Fundamental analysis is based on the premise that fair value is a measureable item. By examining financial statements, forecasting future business prospects, and making adjustments for unknown risks, we determine a range of values wherein a stock is cheap and look to buy at a discount to that number,
With respect to currency trading, though, no such framework exists. Some people will argue that based upon econometric modeling they can determine at which prices currencies should trade, but that is folly. With the worldwide monetary system backed by nothing of intrinsic value, currencies tend to take on personalities of their own. Instead of calculating what prices should be, we determine the trends and look for correlation across instruments to deliver profitable trades.

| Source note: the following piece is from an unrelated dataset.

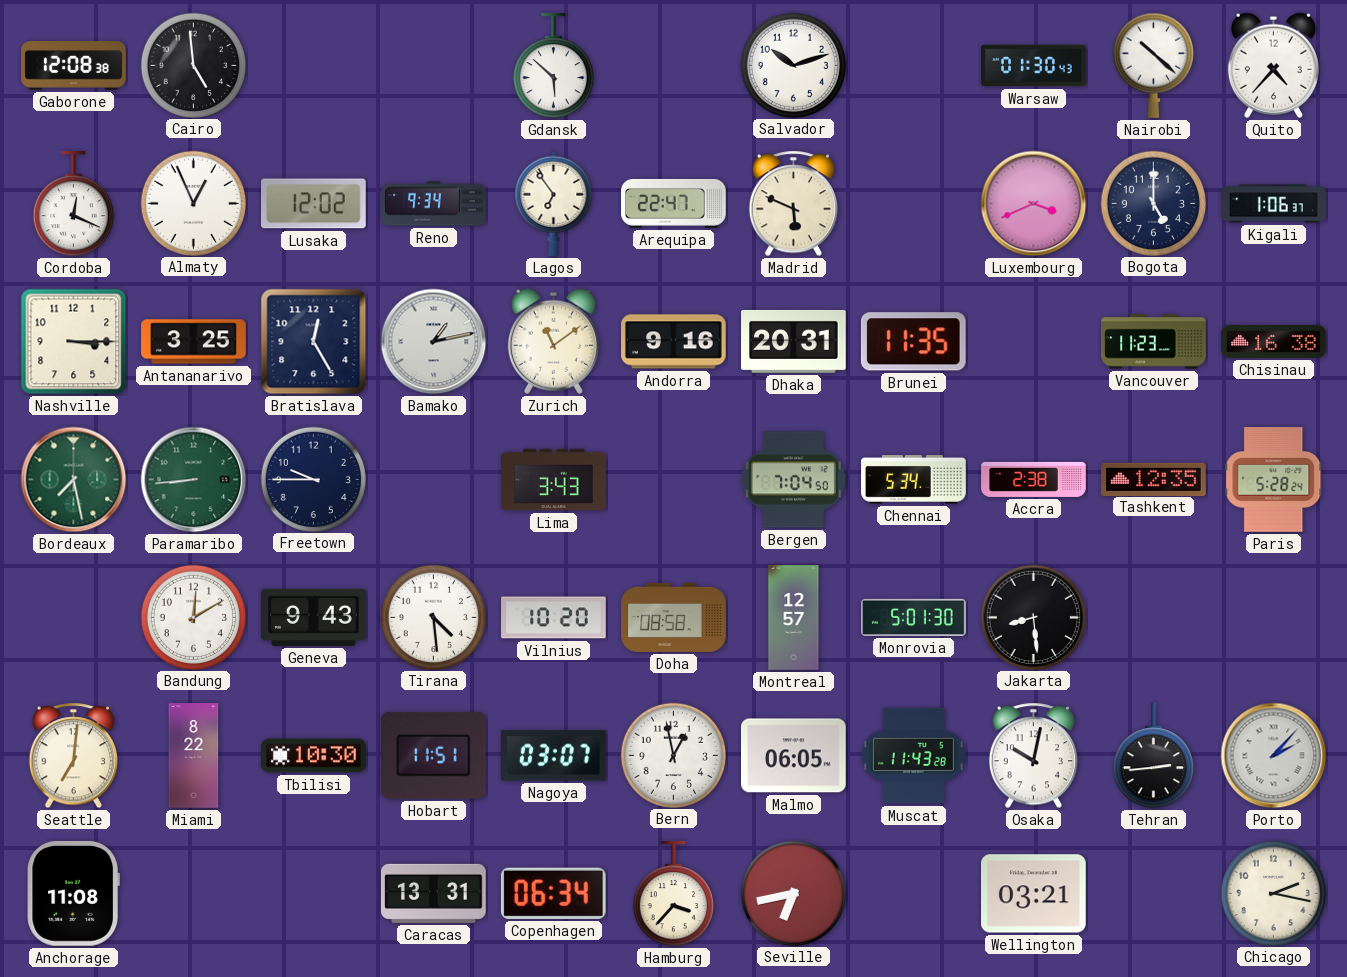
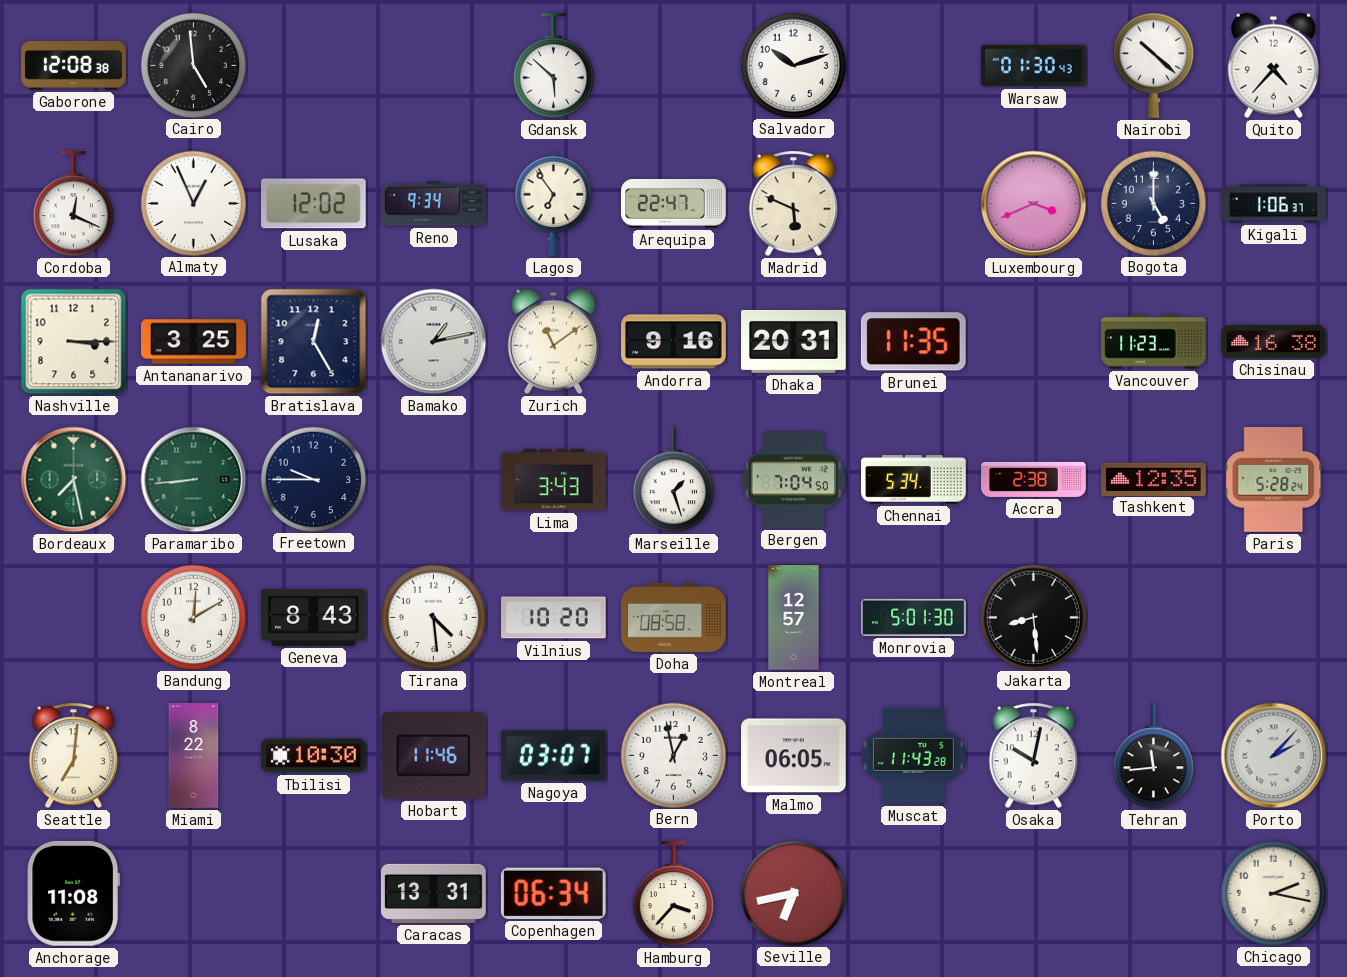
Marseille: none -> 1:27
Geneva: 9:43 -> 8:43
Hobart: 11:51 -> 11:46
Tehran: 2:44 -> 11:44
Wellington: 03:21 -> none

Consider the U.S. dollar. As the world's reserve currency, the dollar holds a special position in the international monetary system. It is seen as a safe haven where people flock when times are bad. During the financial crisis, the dollar rallied strongly as people ran from risk and sought safety. When the equity markets bottomed in March, the dollar reached its peak. As the stock market rallied, the dollar carved out a traditional head-and-shoulders reversal and has moved lower since. In fact, with the current decline, the dollar has now reached the initial downside target (blue box) that I identified in the May 25 newsletter.
To benefit from a declining dollar, I took two different positions in my weekly newsletter EPIC Insights. The first was a currency ETF that benefits directly from dollar weakness-the Brazilian Real Fund (BZF). As the dollar falls in relation to other currencies, BZF rises. The other has a more indirect connection-the Powershares DB Commodity Index Fund (DBC).
Since most commodities are priced in dollars, a declining dollar leads to higher commodity prices. A change in the rate of the dollar alone does not change the level of underlying demand. Instead, since the demand of foreign purchases of commodities is the same and these foreign currencies have gone up in value versus the dollar, a falling dollar will drive commodities higher in order to make the net expense the same.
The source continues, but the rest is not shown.